# Lessons Learned from last 4 Years of Dynamically Reconfigurable Computing

Walter Stechele, Christopher Claus, Andreas Laika Institute for Integrated Systems Technische Universität München

**Abstract:** Partial dynamic reconfiguration of FPGAs was investigated for video-based driver assistance applications during the last 4 years. High-level application software was combined with dynamically reconfigurable hardware accelerators in selected scenarios, e.g. vehicle lights detection, optical flow motion detection. From the beginning of the project, various research challenges have been targeted, including hardware/software partitioning between embedded RISC and accelerators, granularity of reconfigurable regions, as well as the impact of the reconfiguration process on system performance. This article will review the status of these research challenges and present an outlook on future challenges, including reconfiguration look ahead. Challenges will be illustrated on robotic vision scenarios with dynamically changing computational load from soft real-time and hard real-time applications.

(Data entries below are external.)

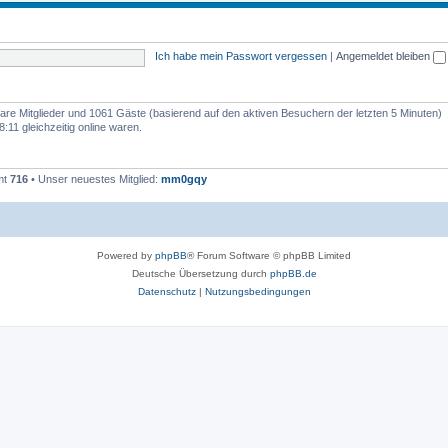
n
e
e
m
n
Ich habe mein Passwort vergessen
|
Angemeldet bleiben
e
n
tbare Mitglieder und 1061 Gäste (basierend auf den aktiven Besuchern der letzten 5 Minuten)
:11 gleichzeitig online waren.
mt
716
• Unser neuestes Mitglied:
mm0gqy
Powered by
phpBB
® Forum Software © phpBB Limited
Deutsche Übersetzung durch
phpBB.de
Datenschutz
|
Nutzungsbedingungen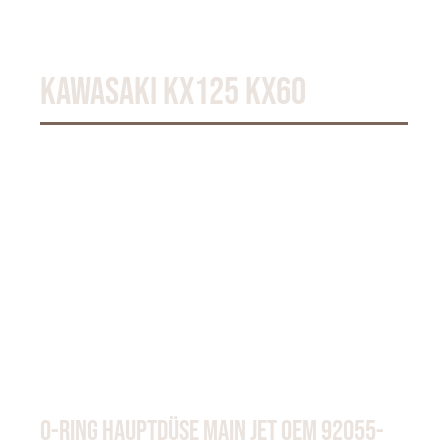
KAWASAKI KX125 KX60
O-RING HAUPTDÜSE MAIN JET OEM 92055-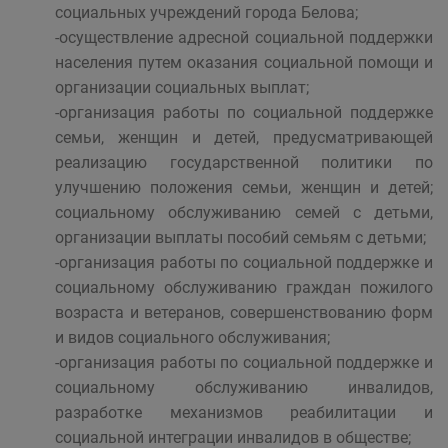
социальных учреждений города Белова;
-осуществление адресной социальной поддержки
населения путем оказания социальной помощи и
организации социальных выплат;
-организация работы по социальной поддержке
семьи, женщин и детей, предусматривающей
реализацию государственной политики по
улучшению положения семьи, женщин и детей;
социальному обслуживанию семей с детьми,
организации выплаты пособий семьям с детьми;
-организация работы по социальной поддержке и
социальному обслуживанию граждан пожилого
возраста и ветеранов, совершенствованию форм
и видов социального обслуживания;
-организация работы по социальной поддержке и
социальному обслуживанию инвалидов,
разработке механизмов реабилитации и
социальной интеграции инвалидов в обществе;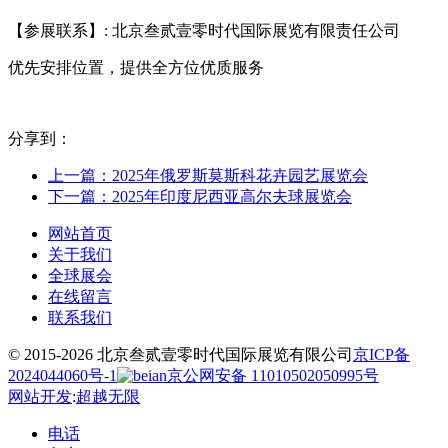
【参展联系】: 北京叁贰壹零时代国际展览有限责任公司
优先安排位置，提供全方位优质服务
分享到：
上一篇：2025年俄罗斯莫斯科花卉园艺展览会
下一篇：2025年印度尼西亚高尔夫球展览会
网站首页
关于我们
全球展会
在线留言
联系我们
© 2015-2026 北京叁贰壹零时代国际展览有限公司
京ICP备
2024044060号-1
京公网安备 11010502050995号
网站开发
:
超越无限
电话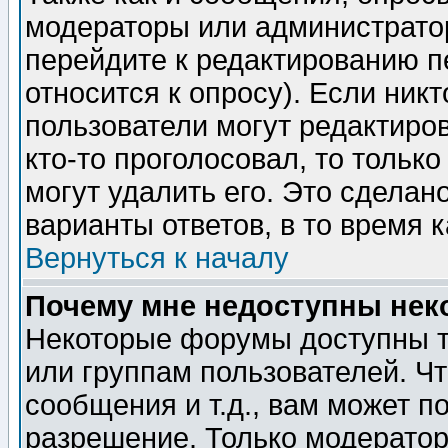
модераторы или администратор
перейдите к редактированию п
относится к опросу). Если никт
пользователи могут редактиров
кто-то проголосовал, то толь
могут удалить его. Это сделан
варианты ответов, в то время 
Вернуться к началу
Почему мне недоступны не
Некоторые форумы доступны т
или группам пользователей. Чт
сообщения и т.д., вам может 
разрешение. Только модерато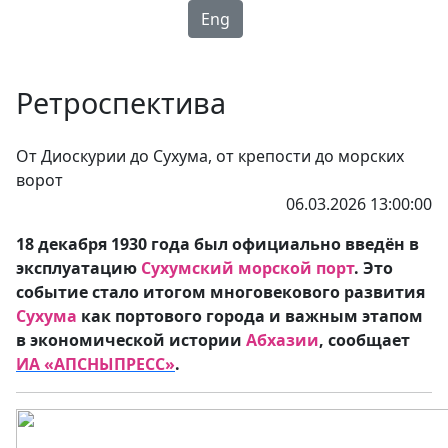
Eng
Ретроспектива
От Диоскурии до Сухума, от крепости до морских
ворот
06.03.2026 13:00:00
18 декабря 1930 года был официально введён в
эксплуатацию
Сухумский морской порт
. Это
событие стало итогом многовекового развития
Сухума
как портового города и важным этапом
в экономической истории
Абхазии
, сообщает
ИА «АПСНЫПРЕСС»
.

#### 1 Vision-based Driver Assistance

Reconfigurable computing for vision-based driver assistance application was investigated by the authors in the AutoVision project from 2005-2009. A representative scenario is illustrated in Figure 1. During daylight a driver on the highway is approaching a tunnel entrance. With changing driving conditions, from daylight on the highway to darkness inside the tunnel, the algorithms for visual analysis will change as well. In full daylight cars might be detected based on their contours, when approaching the tunnel contrast enhancement might be used for the dark tunnel entrance region, inside the tunnel vehicle lights might be detected and distinguished from tunnel lights.

Each visual algorithm may use different hardware accelerators on FPGA. Predefined partial bitstreams for hardware accelerators can be loaded into the FPGA whenever needed. The Internal Configuration Access Port (ICAP) within Xilinx FPGA is used to write the partial bitstream into the FPGA and reconfigure hardware accelerators in partially reconfigurable regions. Figure 1 shows a table with different driving conditions on top left, the FPGA with two CPUs (PowerPC PPC0 and PPC1) and two reconfigurable regions for hardware accelerators on bottom left.

Dagstuhl Seminar Proceedings 10281 Dynamically Reconfigurable Architectures http://drops.dagstuhl.de/opus/volltexte/2010/2835

|                    | Shape<br>Engine | Tunnel<br>Engine | Cont/Edge Engine | Taillight<br>Engine | PPC |
|--------------------|-----------------|------------------|------------------|---------------------|-----|
| Highway            | x               |                  |                  |                     | х   |
| Tunnel<br>entrance |                 | x                | ×                |                     | x   |
| Inside tunnel      |                 |                  |                  | х                   | х   |





- · Algorithms for video based driver assistance not standardized -> flexible platform necessary
- · Exchange of HW accelerators for real-time
- video processing
   HW/SW partitioning:
- Pixel operations -> HW
  High level algorithms -> SW (PPC)
  On-chip reconfiguration triggered by
- embedded CPU

Figure 1: AutoVision overview

## 2 Research Challenges

When the AutoVision project started in 2005, the authors defined various research challenges to be investigated. The status of these research challenges is reviewed and summarized here. Five challenges have been identified:

- Hardware/software partitioning
- Granularity of reconfigurable regions
- Impact of reconfiguration on system performance
- Online bitstream modification
- Reconfiguration look ahead

The first research challenge was on hardware/software partitioning of visual algorithms on CPU and hardware accelerators. Studies within AutoVision covered various representative algorithms, including feature point extraction, motion detection and vehicle light detection. In all these cases, hardware accelerators were used for the low level pixel processing only, whereas high level algorithms were implemented on PPC. For motion detection, optical flow vectors have been computed on hardware accelerators, clustering of motion vectors for motion detection on PPC. Similarly for vehicle light detection, light spot detection was done in hardware accelerators, evaluation of symmetry between light pairs in software on PPC. Results have been published in [DATE 2008, FPL 2009, IV 2009].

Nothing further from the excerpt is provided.